_Assignment_
All of the records should be given back exactly and in full.

Data supplied below:

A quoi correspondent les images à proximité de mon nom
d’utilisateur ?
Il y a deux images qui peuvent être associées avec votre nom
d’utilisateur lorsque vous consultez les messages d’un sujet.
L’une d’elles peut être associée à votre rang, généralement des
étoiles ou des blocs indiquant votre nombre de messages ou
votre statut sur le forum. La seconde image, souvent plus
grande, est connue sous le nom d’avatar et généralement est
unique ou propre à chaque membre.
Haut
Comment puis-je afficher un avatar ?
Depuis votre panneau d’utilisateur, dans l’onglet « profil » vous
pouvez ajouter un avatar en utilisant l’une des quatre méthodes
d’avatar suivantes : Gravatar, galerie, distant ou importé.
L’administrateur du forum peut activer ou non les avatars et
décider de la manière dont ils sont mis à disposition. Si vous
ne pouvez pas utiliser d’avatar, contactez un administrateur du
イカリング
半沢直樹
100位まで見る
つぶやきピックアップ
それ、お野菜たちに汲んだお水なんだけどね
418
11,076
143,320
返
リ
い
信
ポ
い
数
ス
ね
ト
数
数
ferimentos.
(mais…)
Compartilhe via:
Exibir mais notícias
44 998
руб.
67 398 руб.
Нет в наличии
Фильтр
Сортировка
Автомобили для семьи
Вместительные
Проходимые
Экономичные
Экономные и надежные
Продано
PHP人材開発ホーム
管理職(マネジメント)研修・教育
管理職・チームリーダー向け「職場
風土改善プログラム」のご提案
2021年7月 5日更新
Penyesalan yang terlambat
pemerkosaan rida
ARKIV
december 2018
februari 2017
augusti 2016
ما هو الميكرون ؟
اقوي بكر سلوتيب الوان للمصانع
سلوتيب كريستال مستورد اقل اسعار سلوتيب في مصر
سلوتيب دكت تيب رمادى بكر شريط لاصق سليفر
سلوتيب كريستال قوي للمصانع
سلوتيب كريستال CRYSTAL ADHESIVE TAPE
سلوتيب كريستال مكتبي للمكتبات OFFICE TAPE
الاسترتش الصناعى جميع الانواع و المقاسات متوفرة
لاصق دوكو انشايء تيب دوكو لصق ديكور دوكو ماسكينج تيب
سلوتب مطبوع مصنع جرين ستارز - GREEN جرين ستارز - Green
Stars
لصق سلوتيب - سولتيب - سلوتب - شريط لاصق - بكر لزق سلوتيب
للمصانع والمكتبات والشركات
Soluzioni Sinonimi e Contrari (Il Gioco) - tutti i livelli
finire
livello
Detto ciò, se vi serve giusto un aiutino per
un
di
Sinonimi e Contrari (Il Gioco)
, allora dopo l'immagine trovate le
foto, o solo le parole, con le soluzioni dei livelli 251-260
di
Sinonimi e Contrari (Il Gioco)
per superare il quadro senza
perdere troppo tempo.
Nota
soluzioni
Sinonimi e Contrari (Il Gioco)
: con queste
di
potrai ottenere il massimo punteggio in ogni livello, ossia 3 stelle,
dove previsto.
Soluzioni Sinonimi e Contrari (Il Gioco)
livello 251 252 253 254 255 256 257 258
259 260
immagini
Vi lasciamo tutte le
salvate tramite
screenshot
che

End of Data supplied.

_Answer to this task_
A quoi correspondent les images à proximité de mon nom
d’utilisateur ?
Il y a deux images qui peuvent être associées avec votre nom
d’utilisateur lorsque vous consultez les messages d’un sujet.
L’une d’elles peut être associée à votre rang, généralement des
étoiles ou des blocs indiquant votre nombre de messages ou
votre statut sur le forum. La seconde image, souvent plus
grande, est connue sous le nom d’avatar et généralement est
unique ou propre à chaque membre.
Haut
Comment puis-je afficher un avatar ?
Depuis votre panneau d’utilisateur, dans l’onglet « profil » vous
pouvez ajouter un avatar en utilisant l’une des quatre méthodes
d’avatar suivantes : Gravatar, galerie, distant ou importé.
L’administrateur du forum peut activer ou non les avatars et
décider de la manière dont ils sont mis à disposition. Si vous
ne pouvez pas utiliser d’avatar, contactez un administrateur du
イカリング
半沢直樹
100位まで見る
つぶやきピックアップ
それ、お野菜たちに汲んだお水なんだけどね
418
11,076
143,320
返
リ
い
信
ポ
い
数
ス
ね
ト
数
数
ferimentos.
(mais…)
Compartilhe via:
Exibir mais notícias
44 998
руб.
67 398 руб.
Нет в наличии
Фильтр
Сортировка
Автомобили для семьи
Вместительные
Проходимые
Экономичные
Экономные и надежные
Продано
PHP人材開発ホーム
管理職(マネジメント)研修・教育
管理職・チームリーダー向け「職場
風土改善プログラム」のご提案
2021年7月 5日更新
Penyesalan yang terlambat
pemerkosaan rida
ARKIV
december 2018
februari 2017
augusti 2016
ما هو الميكرون ؟
اقوي بكر سلوتيب الوان للمصانع
سلوتيب كريستال مستورد اقل اسعار سلوتيب في مصر
سلوتيب دكت تيب رمادى بكر شريط لاصق سليفر
سلوتيب كريستال قوي للمصانع
سلوتيب كريستال CRYSTAL ADHESIVE TAPE
سلوتيب كريستال مكتبي للمكتبات OFFICE TAPE
الاسترتش الصناعى جميع الانواع و المقاسات متوفرة
لاصق دوكو انشايء تيب دوكو لصق ديكور دوكو ماسكينج تيب
سلوتب مطبوع مصنع جرين ستارز - GREEN جرين ستارز - Green
Stars
لصق سلوتيب - سولتيب - سلوتب - شريط لاصق - بكر لزق سلوتيب
للمصانع والمكتبات والشركات
Soluzioni Sinonimi e Contrari (Il Gioco) - tutti i livelli
finire
livello
Detto ciò, se vi serve giusto un aiutino per
un
di
Sinonimi e Contrari (Il Gioco)
, allora dopo l'immagine trovate le
foto, o solo le parole, con le soluzioni dei livelli 251-260
di
Sinonimi e Contrari (Il Gioco)
per superare il quadro senza
perdere troppo tempo.
Nota
soluzioni
Sinonimi e Contrari (Il Gioco)
: con queste
di
potrai ottenere il massimo punteggio in ogni livello, ossia 3 stelle,
dove previsto.
Soluzioni Sinonimi e Contrari (Il Gioco)
livello 251 252 253 254 255 256 257 258
259 260
immagini
Vi lasciamo tutte le
salvate tramite
screenshot
che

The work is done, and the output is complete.